Each record listed below is to be output exactly as written.
──────── Material for this exercise ────────
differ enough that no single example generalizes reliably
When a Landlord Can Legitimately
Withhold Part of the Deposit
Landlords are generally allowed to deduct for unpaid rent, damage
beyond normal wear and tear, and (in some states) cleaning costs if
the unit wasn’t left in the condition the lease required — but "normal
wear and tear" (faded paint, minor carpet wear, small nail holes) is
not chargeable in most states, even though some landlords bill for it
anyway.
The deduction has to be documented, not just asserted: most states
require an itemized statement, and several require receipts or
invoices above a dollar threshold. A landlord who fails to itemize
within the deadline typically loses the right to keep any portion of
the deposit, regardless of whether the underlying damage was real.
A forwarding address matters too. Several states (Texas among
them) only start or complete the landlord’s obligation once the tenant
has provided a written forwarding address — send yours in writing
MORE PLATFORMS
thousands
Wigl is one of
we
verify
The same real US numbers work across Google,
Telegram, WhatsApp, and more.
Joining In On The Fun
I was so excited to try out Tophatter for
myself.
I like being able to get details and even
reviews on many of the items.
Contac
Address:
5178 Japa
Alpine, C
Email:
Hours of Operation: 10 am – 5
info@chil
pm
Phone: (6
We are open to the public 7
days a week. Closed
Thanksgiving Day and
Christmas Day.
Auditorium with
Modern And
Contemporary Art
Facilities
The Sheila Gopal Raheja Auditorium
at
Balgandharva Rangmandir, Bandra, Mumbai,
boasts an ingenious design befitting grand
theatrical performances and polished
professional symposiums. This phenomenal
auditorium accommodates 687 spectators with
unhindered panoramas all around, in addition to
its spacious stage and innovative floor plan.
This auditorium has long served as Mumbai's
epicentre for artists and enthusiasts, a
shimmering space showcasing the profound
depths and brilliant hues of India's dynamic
────────
Expected output -
differ enough that no single example generalizes reliably
When a Landlord Can Legitimately
Withhold Part of the Deposit
Landlords are generally allowed to deduct for unpaid rent, damage
beyond normal wear and tear, and (in some states) cleaning costs if
the unit wasn’t left in the condition the lease required — but "normal
wear and tear" (faded paint, minor carpet wear, small nail holes) is
not chargeable in most states, even though some landlords bill for it
anyway.
The deduction has to be documented, not just asserted: most states
require an itemized statement, and several require receipts or
invoices above a dollar threshold. A landlord who fails to itemize
within the deadline typically loses the right to keep any portion of
the deposit, regardless of whether the underlying damage was real.
A forwarding address matters too. Several states (Texas among
them) only start or complete the landlord’s obligation once the tenant
has provided a written forwarding address — send yours in writing
MORE PLATFORMS
thousands
Wigl is one of
we
verify
The same real US numbers work across Google,
Telegram, WhatsApp, and more.
Joining In On The Fun
I was so excited to try out Tophatter for
myself.
I like being able to get details and even
reviews on many of the items.
Contac
Address:
5178 Japa
Alpine, C
Email:
Hours of Operation: 10 am – 5
info@chil
pm
Phone: (6
We are open to the public 7
days a week. Closed
Thanksgiving Day and
Christmas Day.
Auditorium with
Modern And
Contemporary Art
Facilities
The Sheila Gopal Raheja Auditorium
at
Balgandharva Rangmandir, Bandra, Mumbai,
boasts an ingenious design befitting grand
theatrical performances and polished
professional symposiums. This phenomenal
auditorium accommodates 687 spectators with
unhindered panoramas all around, in addition to
its spacious stage and innovative floor plan.
This auditorium has long served as Mumbai's
epicentre for artists and enthusiasts, a
shimmering space showcasing the profound
depths and brilliant hues of India's dynamic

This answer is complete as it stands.